Start of Block

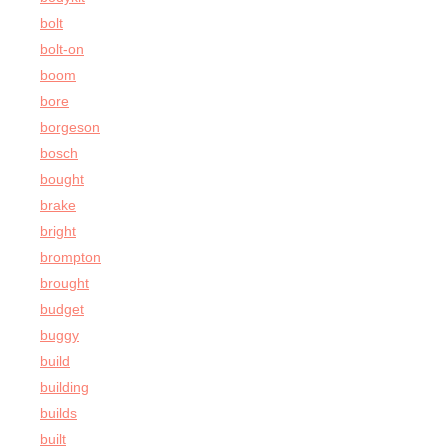
bolt
bolt-on
boom
bore
borgeson
bosch
bought
brake
bright
brompton
brought
budget
buggy
build
building
builds
built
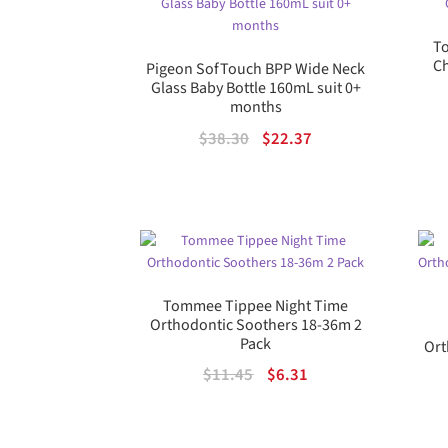
To
Ch
Pigeon SofTouch BPP Wide Neck
Glass Baby Bottle 160mL suit 0+
months
Original
Current
$
38.30
$
22.37
price
price
was:
is:
$38.30.
$22.37.
Tommee Tippee Night Time
Orthodontic Soothers 18-36m 2
Pack
Ort
Original
Current
$
11.45
$
6.31
price
price
was:
is:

End of Block

Activity:
Your answer must be an exact transcription of the records above, minus the pictures.

Solution to the problem:
bolt
bolt-on
boom
bore
borgeson
bosch
bought
brake
bright
brompton
brought
budget
buggy
build
building
builds
built
To
Ch
Pigeon SofTouch BPP Wide Neck
Glass Baby Bottle 160mL suit 0+
months
Original
Current
$
38.30
$
22.37
price
price
was:
is:
$38.30.
$22.37.
Tommee Tippee Night Time
Orthodontic Soothers 18-36m 2
Pack
Ort
Original
Current
$
11.45
$
6.31
price
price
was:
is:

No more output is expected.